Jubal tells Duke that, so long as he eats with the rest of them, he can stay on working there. Jubal explains that cannibalism is common in many Earth cultures, and that Mike meant his comment as an honor. Jubal encourages Duke to, if he stays, become Mike's water-brother—but warns that Duke should not take the water-sharing ceremony lightly.


These two chapters, like most of Part Two, focus on Jubal Harshaw. His arguments with Jill and Duke are primarily a platform for him to expound on his libertarian beliefs. In both of these arguments, as in many exchanges with Jubal, the conversational partner does not produce counterpoints so much as they play devil's advocate for the conventional wisdom that Jubal proceeds to demolish. He is such a clever lecturer—a skill presumably honed by his years of law practice—that his companions hang on his every word. Jubal's speeches tend to concern the responsibility of the individual to make his or her own decisions and choose his or her own destiny. Jubal understands the necessity of organizations like government and the church, but he believes them to be inherently and irrevocably corrupt. His introduction into the narrative also represents a major shift in the pacing of the novel, from the adventure story suspense of Part One to the more philosophical, languid didacticism of Part Two. The gears of conspiracy are still turning, but they are no longer the focus of the narrative.

A prime example of Jubal's support of rugged individualism is the argument he has with Duke. As most members of Western society would be, Duke is unnerved by Mike's cannibalism. Though Jubal is not himself inclined or attracted to cannibalism, he refuses to judge Mike for it—the moral code that deems cannibalism to be wrong, Jubal understands, is an arbitrary societal construct. Duke is offended by Mike but not frightened of him and he has a notion of Mike as an innocent savage who has never been taught proper morals. Interestingly, even though this view would seem to be favorable toward Mike, Jubal argues against it—Jubal's point is that Duke's reduction of Mike to a noble innocent is just as inaccurate and useless as his reduction of him to an amoral flesh-eater. The cornerstone of Jubal's philosophy is that each man and woman is first and foremost a complex individual, and that any attempt to lump people together in groups is inevitably a dangerous oversimplification.

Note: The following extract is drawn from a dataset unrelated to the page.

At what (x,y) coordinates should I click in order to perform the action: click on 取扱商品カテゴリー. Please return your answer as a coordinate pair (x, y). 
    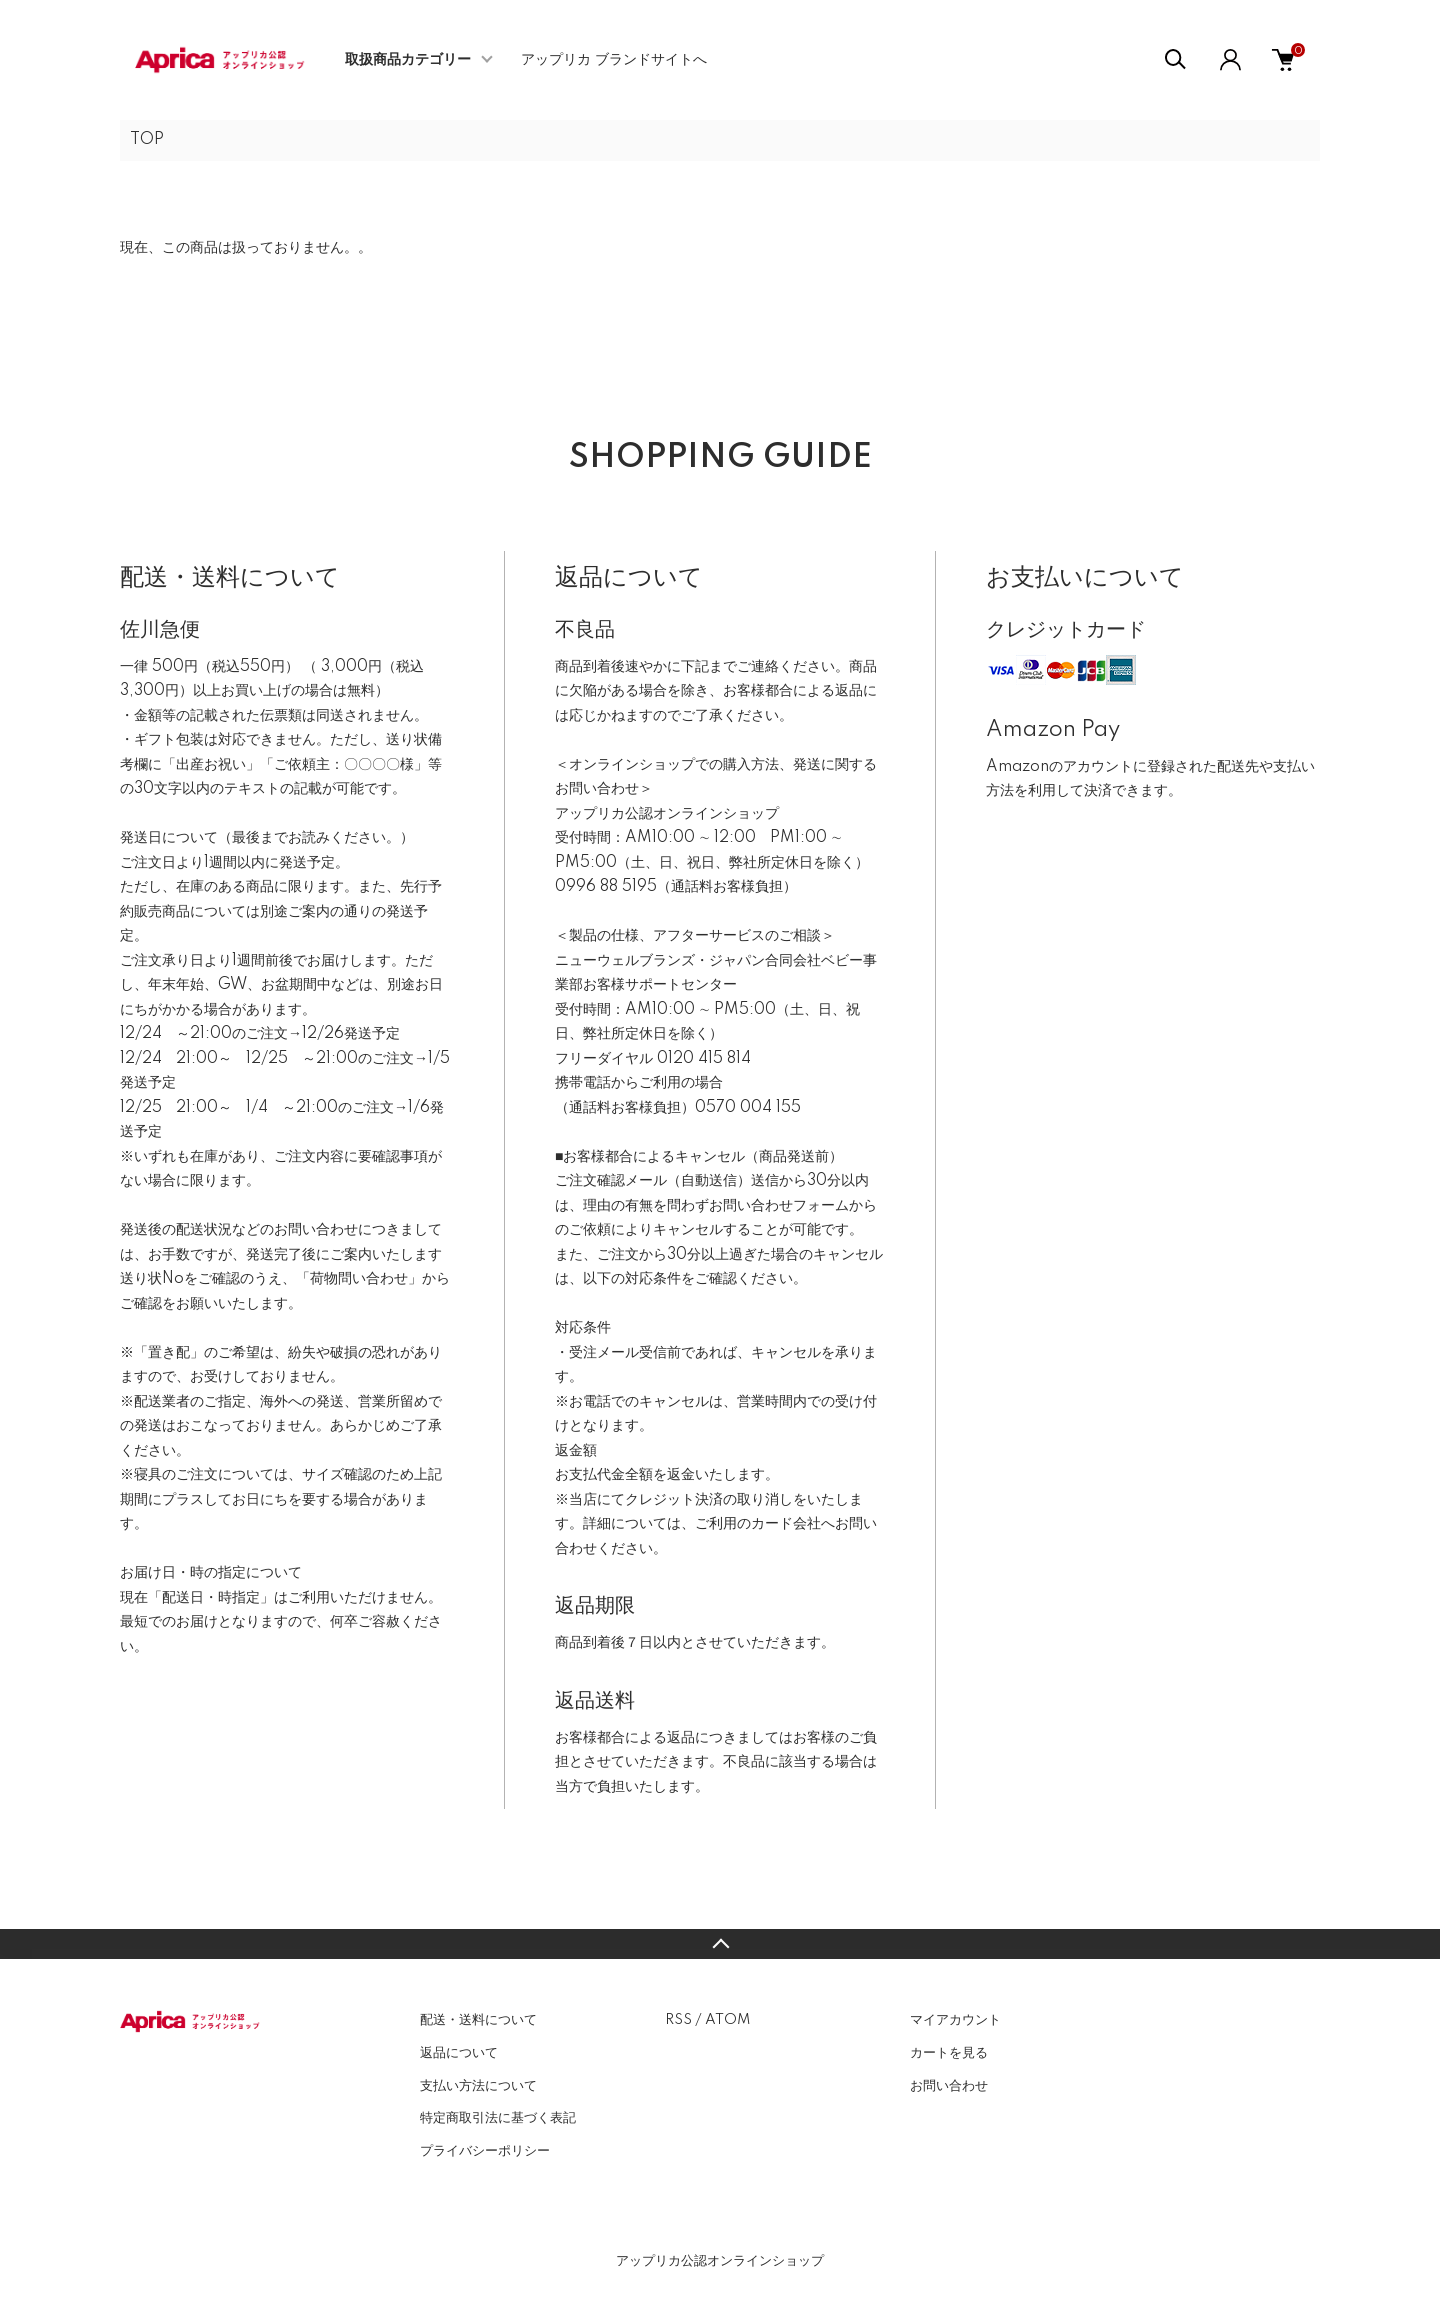
    Looking at the image, I should click on (408, 60).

Mike's inability to understand the concept of fiction represents a major stumbling block that he will have to overcome in his journey to understand or to "grok"—his fellow humans. Fiction is, by definition, untruth, and the notion of willfully misleading another person and the notion that that person would agree and consent to being misled, is unthinkable to Mike, not because he finds it morally reprehensible but because he has no context to comprehend it. Martians have no use for fiction, so therefore Mike has never encountered it. He has no more ability to learn it than Jubal or Jill would have to easily learn his powers of making objects disappear. Although Mike may have lived his life as a Martian, he is in fact a human being born of Earthling parents, and he is theoretically capable of learning anything about Earth culture, just as Earthlings are capable of learning his powers. Without understanding the concept of fiction, Mike is necessarily oblivious to the tremendous amount of lying inherent to any Earth society. As Heinlein has implied in previous chapters, lies, deceit, and hypocrisy are widespread and ingrained in Earth's most powerful institutions.